Louis Garrel as Henry Waters
Woody Allen as Bernie "Mac" McIntosh
Tamsin Egerton as Everleigh St. Clair
Henry sniggered, and Theodore R. Lupin, twenty, unemployed, Squib, shot him a withering glance. Henry held up both palms, shoulders high. Symbol of surrender.
"Hey, man, at least you tried."
It was just what Teddy didn't need to hear. Just what he'd heard so many times before. Oh, yeah. Sure. Teddy tried. That was all Teddy ever did, was try. His grandmother'd tried for ages to get him to cast a spell, but it all came down to nothing. Fuck indeed. And here he was, on the outskirts of Stirling, smoking a joint with Henry P. Cohen, twenty-three, unemployed, Muggle.
Ted wanted to bash his head into the wall, but - oh, fantastic. There wasn't even a wall handy for that. Really, everything in Ted's life was so, so goddamn against him. His romance with Victoire, brief though it was, had come to a close an entire month before its projected ending. And why? Because Victoire had suddenly decided that if the only men she could catch were twenty-year-old, unemployed shapeshifting Squibs, she might as well try the ladies. So now Victoire was very happy with her girlfriend, Agnes, who was also, as it turned out, one of Teddy's exes.

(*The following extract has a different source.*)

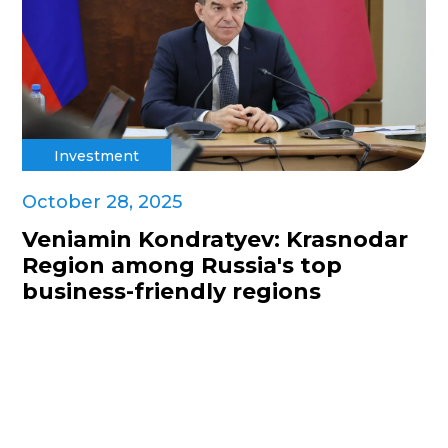
Investment
October 28, 2025
Veniamin Kondratyev: Krasnodar
Region among Russia's top
business-friendly regions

He figured he ought to just throw in the towel. But as it were, musing over a joint with Henry didn't always lead to the best and the most wholesome of thoughts. Ted flopped back down on the hill, dry grass prickling his bare back, and stared heavenward.
"Your shit's shit," he declared eventually. A rueful smile crept across his features when Henry leaned across him to grab the joint, cradling it gently. Ted rolled onto his stomach. "It's fuckin' Stirling, man. Gotta be something to do for a pair of good-for-nuffin's like us."

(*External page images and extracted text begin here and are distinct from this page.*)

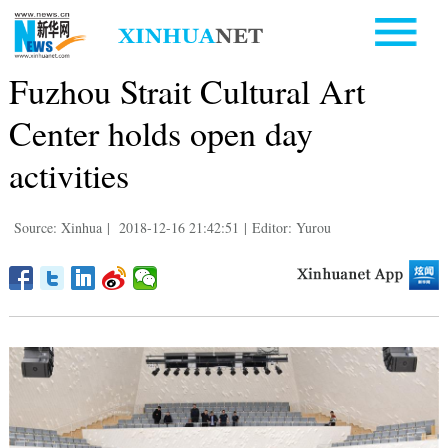
Fuzhou Strait Cultural Art
Center holds open day
activities
Source: Xinhua
|
2018-12-16 21:42:51
|
Editor: Yurou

Henry shrugged, his curly-haired head wreathed in smoke. "This cracky old man I know's always lookin' for people to clean his attic, but I heard the whole house's getting' renovated, so …"
"You said it, man."
Ted plucked at dead strands of grass and arched his back, rubbing a hand over his pale skin. "Seriously. We outta check the papers."
Henry glared. "Man, you outta check the papers! I don't wanna do no fuckin' work! It's summer!"
"Jesus." Teddy rolled his eyes. "Calm the fuck down." He swatted at mosquitoes hanging limply in the hot evening air. "You can still give me a hand."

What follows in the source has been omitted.